=== INPUT FOR THIS TASK ===
────────
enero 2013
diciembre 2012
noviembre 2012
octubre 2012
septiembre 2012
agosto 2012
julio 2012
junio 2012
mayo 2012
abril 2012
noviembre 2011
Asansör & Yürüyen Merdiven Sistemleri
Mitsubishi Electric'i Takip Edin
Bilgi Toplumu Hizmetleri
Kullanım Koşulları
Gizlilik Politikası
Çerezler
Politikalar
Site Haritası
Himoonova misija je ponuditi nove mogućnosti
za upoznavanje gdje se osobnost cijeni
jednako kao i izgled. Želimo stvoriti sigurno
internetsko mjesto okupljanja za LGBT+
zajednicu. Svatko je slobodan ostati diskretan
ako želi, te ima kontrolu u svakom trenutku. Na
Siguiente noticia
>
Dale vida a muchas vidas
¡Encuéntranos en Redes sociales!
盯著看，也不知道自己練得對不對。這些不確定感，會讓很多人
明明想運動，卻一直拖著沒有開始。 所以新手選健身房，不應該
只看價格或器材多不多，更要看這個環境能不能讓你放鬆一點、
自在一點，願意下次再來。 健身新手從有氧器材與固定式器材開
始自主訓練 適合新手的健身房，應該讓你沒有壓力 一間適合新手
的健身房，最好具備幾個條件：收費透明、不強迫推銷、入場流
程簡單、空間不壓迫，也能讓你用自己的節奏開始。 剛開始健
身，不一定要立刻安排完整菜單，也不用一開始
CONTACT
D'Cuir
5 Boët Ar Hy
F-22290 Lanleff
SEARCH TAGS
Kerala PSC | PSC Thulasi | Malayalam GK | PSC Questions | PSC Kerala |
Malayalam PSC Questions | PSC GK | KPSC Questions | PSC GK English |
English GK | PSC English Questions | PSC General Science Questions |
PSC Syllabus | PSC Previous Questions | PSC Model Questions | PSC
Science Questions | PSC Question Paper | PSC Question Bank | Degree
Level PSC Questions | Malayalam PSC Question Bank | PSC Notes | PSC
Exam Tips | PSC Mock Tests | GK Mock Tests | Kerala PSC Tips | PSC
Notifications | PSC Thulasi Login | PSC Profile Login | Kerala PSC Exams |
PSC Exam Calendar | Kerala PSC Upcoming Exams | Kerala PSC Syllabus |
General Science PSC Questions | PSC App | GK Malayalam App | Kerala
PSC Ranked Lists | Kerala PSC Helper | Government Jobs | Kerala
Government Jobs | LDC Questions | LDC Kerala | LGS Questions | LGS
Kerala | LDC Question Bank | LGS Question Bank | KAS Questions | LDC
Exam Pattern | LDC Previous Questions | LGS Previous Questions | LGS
────────
Each line of the data is to be restated exactly.

=== RESULT OF THE TASK ===
enero 2013
diciembre 2012
noviembre 2012
octubre 2012
septiembre 2012
agosto 2012
julio 2012
junio 2012
mayo 2012
abril 2012
noviembre 2011
Asansör & Yürüyen Merdiven Sistemleri
Mitsubishi Electric'i Takip Edin
Bilgi Toplumu Hizmetleri
Kullanım Koşulları
Gizlilik Politikası
Çerezler
Politikalar
Site Haritası
Himoonova misija je ponuditi nove mogućnosti
za upoznavanje gdje se osobnost cijeni
jednako kao i izgled. Želimo stvoriti sigurno
internetsko mjesto okupljanja za LGBT+
zajednicu. Svatko je slobodan ostati diskretan
ako želi, te ima kontrolu u svakom trenutku. Na
Siguiente noticia
>
Dale vida a muchas vidas
¡Encuéntranos en Redes sociales!
盯著看，也不知道自己練得對不對。這些不確定感，會讓很多人
明明想運動，卻一直拖著沒有開始。 所以新手選健身房，不應該
只看價格或器材多不多，更要看這個環境能不能讓你放鬆一點、
自在一點，願意下次再來。 健身新手從有氧器材與固定式器材開
始自主訓練 適合新手的健身房，應該讓你沒有壓力 一間適合新手
的健身房，最好具備幾個條件：收費透明、不強迫推銷、入場流
程簡單、空間不壓迫，也能讓你用自己的節奏開始。 剛開始健
身，不一定要立刻安排完整菜單，也不用一開始
CONTACT
D'Cuir
5 Boët Ar Hy
F-22290 Lanleff
SEARCH TAGS
Kerala PSC | PSC Thulasi | Malayalam GK | PSC Questions | PSC Kerala |
Malayalam PSC Questions | PSC GK | KPSC Questions | PSC GK English |
English GK | PSC English Questions | PSC General Science Questions |
PSC Syllabus | PSC Previous Questions | PSC Model Questions | PSC
Science Questions | PSC Question Paper | PSC Question Bank | Degree
Level PSC Questions | Malayalam PSC Question Bank | PSC Notes | PSC
Exam Tips | PSC Mock Tests | GK Mock Tests | Kerala PSC Tips | PSC
Notifications | PSC Thulasi Login | PSC Profile Login | Kerala PSC Exams |
PSC Exam Calendar | Kerala PSC Upcoming Exams | Kerala PSC Syllabus |
General Science PSC Questions | PSC App | GK Malayalam App | Kerala
PSC Ranked Lists | Kerala PSC Helper | Government Jobs | Kerala
Government Jobs | LDC Questions | LDC Kerala | LGS Questions | LGS
Kerala | LDC Question Bank | LGS Question Bank | KAS Questions | LDC
Exam Pattern | LDC Previous Questions | LGS Previous Questions | LGS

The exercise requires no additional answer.